GSA, which plays a key role in the federal government’s procurement of software, could leverage its buying data with AI tools to get lower costs and better value for federal agencies.
“We want to use AI to advance our mission and do things more effectively. We do a lot of procurement, for example, so there’s lots of potential for using our huge amounts of data and using AI to get the best prices and best value for the agencies that we represent. And also open up opportunities for businesses,” Carnahan said.
Carnahan said earlier this year that GSA is “laser-focused” on hiring talent to get the right expertise needed to update the agency’s processes and systems. Biden’s AI executive order has only intensified and clarified the need to do this as soon as possible, particularly when it comes to drastically increasing the number of skilled AI workers in the federal government.

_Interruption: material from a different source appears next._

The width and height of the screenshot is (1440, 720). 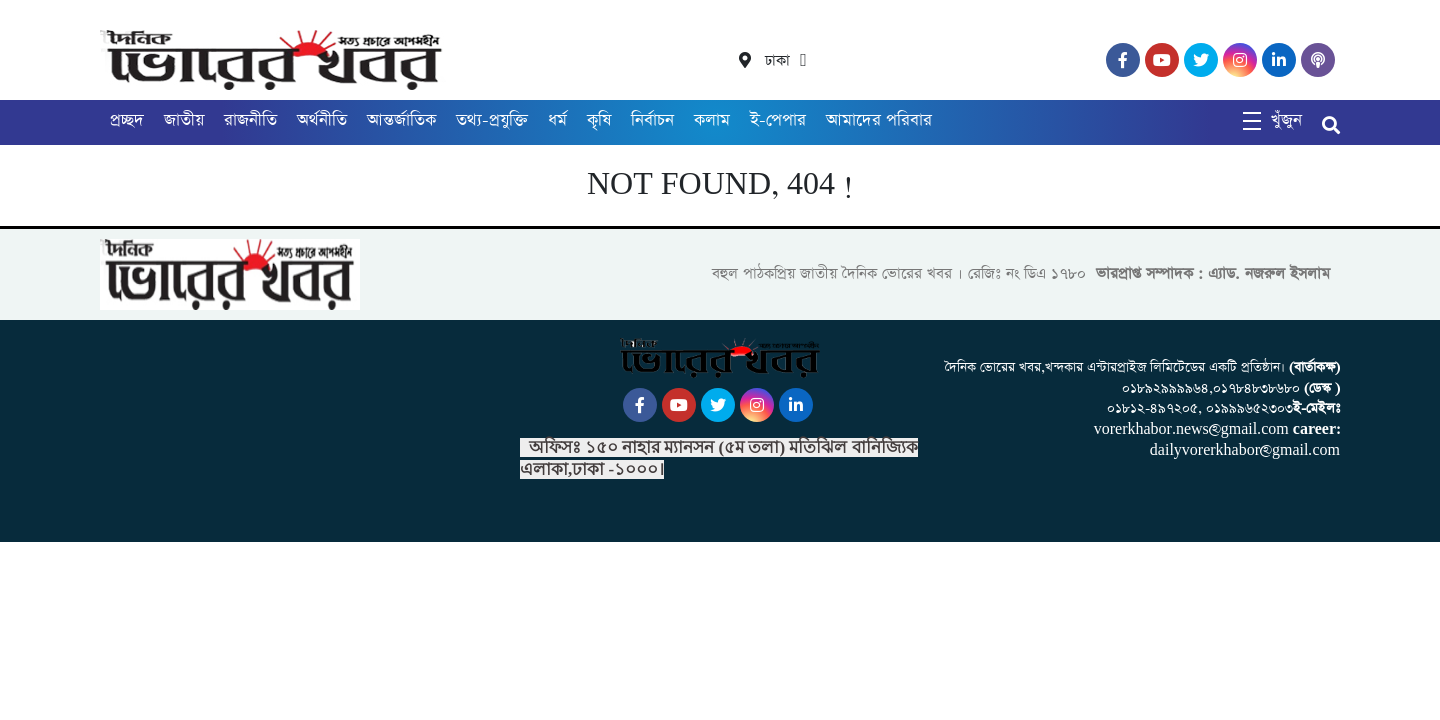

“One of the things that we’re tasked with doing in the EO, along with some other agencies, is to really spend time recruiting talent into government. We’ve got a couple of places to do that with like the Presidential Innovation Fellows program and the U.S. Digital Corps — both of which are going to be targeting specifically bringing more AI talent in the government and that’s both for GSA, but as you know, they will get spread around all federal agencies,” said Carnahan.
She added that GSA plans to “incrementally expand” the two tech talent programs for the purposes of executing the AI executing order’s requirement of meeting the demand for AI skilled workers.
Carnahan earlier this year said federal agencies have the money and momentum to improve service delivery and customer experience, which she hopes can be achieved more quickly through AI tools and their underlying infrastructure powered by powerful cloud resources. The modernization of the Federal Risk and Authorization Management Program (FedRAMP) will be key to that.
“The other thing we’re very focused on is FedRAMP. So it’s our job to be able to, you know, get FedRAMP portable for these cloud resources. And there are gonna be more and more of these AI-related asks. So making sure that’s a streamlined process, so people can have access to tools is going to be important,” the administrator said.